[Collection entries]

::::

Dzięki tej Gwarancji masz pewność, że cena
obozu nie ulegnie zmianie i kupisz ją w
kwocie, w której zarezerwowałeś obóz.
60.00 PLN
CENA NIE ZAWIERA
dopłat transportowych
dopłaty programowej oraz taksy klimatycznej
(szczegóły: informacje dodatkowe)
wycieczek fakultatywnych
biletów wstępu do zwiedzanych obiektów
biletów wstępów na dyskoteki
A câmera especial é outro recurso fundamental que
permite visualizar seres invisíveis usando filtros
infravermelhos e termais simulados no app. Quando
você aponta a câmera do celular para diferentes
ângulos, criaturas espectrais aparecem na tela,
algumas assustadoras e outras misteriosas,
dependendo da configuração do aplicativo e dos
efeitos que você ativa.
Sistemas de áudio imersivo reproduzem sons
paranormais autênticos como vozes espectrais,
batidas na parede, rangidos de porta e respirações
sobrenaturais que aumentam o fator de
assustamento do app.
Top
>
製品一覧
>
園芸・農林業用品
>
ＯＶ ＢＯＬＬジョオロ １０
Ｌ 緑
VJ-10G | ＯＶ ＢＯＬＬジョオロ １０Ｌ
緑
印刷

::::

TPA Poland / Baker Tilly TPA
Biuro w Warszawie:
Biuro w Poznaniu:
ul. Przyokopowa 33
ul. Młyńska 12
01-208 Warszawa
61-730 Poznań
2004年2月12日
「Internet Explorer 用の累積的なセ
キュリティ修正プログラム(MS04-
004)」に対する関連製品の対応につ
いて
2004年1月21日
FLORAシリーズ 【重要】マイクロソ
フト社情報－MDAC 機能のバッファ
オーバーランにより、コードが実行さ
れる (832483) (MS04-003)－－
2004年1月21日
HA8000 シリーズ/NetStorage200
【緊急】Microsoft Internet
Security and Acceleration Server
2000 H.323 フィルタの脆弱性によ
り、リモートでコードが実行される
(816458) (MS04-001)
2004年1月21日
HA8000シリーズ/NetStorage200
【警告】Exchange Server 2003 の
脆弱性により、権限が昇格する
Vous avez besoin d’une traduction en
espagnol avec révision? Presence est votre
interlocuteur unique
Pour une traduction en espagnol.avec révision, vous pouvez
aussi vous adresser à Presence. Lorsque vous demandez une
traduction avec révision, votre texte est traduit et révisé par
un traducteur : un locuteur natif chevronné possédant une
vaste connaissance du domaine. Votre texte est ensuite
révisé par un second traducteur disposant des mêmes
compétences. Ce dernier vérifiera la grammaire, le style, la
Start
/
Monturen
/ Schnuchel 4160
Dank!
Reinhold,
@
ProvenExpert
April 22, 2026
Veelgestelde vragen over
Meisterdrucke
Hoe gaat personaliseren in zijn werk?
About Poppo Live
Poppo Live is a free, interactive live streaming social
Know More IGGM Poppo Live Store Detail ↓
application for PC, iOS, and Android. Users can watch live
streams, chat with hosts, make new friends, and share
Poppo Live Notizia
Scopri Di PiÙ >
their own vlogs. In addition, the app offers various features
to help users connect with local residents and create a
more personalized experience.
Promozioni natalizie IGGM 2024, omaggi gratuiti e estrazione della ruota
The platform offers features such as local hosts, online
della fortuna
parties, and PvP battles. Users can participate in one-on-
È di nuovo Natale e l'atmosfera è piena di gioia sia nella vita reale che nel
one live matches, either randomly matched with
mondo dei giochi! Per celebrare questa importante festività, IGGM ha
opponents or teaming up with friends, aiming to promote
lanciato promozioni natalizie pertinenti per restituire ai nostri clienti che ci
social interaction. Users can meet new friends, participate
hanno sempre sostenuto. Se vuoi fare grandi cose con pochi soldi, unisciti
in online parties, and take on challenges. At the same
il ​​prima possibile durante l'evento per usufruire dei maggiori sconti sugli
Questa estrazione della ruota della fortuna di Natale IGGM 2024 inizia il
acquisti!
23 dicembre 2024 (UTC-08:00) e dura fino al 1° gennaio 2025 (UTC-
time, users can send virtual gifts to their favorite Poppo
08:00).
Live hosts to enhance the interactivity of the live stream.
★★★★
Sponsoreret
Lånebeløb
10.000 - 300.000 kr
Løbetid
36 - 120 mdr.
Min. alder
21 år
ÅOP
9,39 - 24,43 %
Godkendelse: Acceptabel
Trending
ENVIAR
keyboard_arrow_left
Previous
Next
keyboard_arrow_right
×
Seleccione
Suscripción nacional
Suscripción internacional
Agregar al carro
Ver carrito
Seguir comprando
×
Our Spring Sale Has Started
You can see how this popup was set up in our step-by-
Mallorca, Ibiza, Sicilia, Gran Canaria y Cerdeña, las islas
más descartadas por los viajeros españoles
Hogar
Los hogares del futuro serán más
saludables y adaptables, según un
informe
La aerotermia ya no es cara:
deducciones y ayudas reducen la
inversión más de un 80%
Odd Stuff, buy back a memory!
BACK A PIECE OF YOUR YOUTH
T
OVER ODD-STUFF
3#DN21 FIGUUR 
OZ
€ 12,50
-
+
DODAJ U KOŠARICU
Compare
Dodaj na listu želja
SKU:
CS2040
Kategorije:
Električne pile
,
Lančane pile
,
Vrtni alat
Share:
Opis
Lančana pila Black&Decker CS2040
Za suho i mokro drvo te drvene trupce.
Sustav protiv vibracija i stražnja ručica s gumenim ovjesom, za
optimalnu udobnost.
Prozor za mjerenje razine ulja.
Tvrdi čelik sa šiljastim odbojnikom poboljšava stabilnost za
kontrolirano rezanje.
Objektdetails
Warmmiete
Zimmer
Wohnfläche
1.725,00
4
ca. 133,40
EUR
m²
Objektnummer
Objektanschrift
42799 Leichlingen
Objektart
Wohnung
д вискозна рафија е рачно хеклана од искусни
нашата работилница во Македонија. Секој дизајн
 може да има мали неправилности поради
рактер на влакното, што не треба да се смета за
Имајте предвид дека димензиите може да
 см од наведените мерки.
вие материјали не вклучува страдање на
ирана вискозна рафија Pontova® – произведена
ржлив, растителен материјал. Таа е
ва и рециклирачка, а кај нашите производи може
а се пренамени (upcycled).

::::

What to work on - Only the lines above from the line with "Prozor za mjerenje razine ulja." to the line with "Имајте предвид дека димензиите може да", those two lines included, should be reproduced exactly.

Exercise response -
Prozor za mjerenje razine ulja.
Tvrdi čelik sa šiljastim odbojnikom poboljšava stabilnost za
kontrolirano rezanje.
Objektdetails
Warmmiete
Zimmer
Wohnfläche
1.725,00
4
ca. 133,40
EUR
m²
Objektnummer
Objektanschrift
42799 Leichlingen
Objektart
Wohnung
д вискозна рафија е рачно хеклана од искусни
нашата работилница во Македонија. Секој дизајн
 може да има мали неправилности поради
рактер на влакното, што не треба да се смета за
Имајте предвид дека димензиите може да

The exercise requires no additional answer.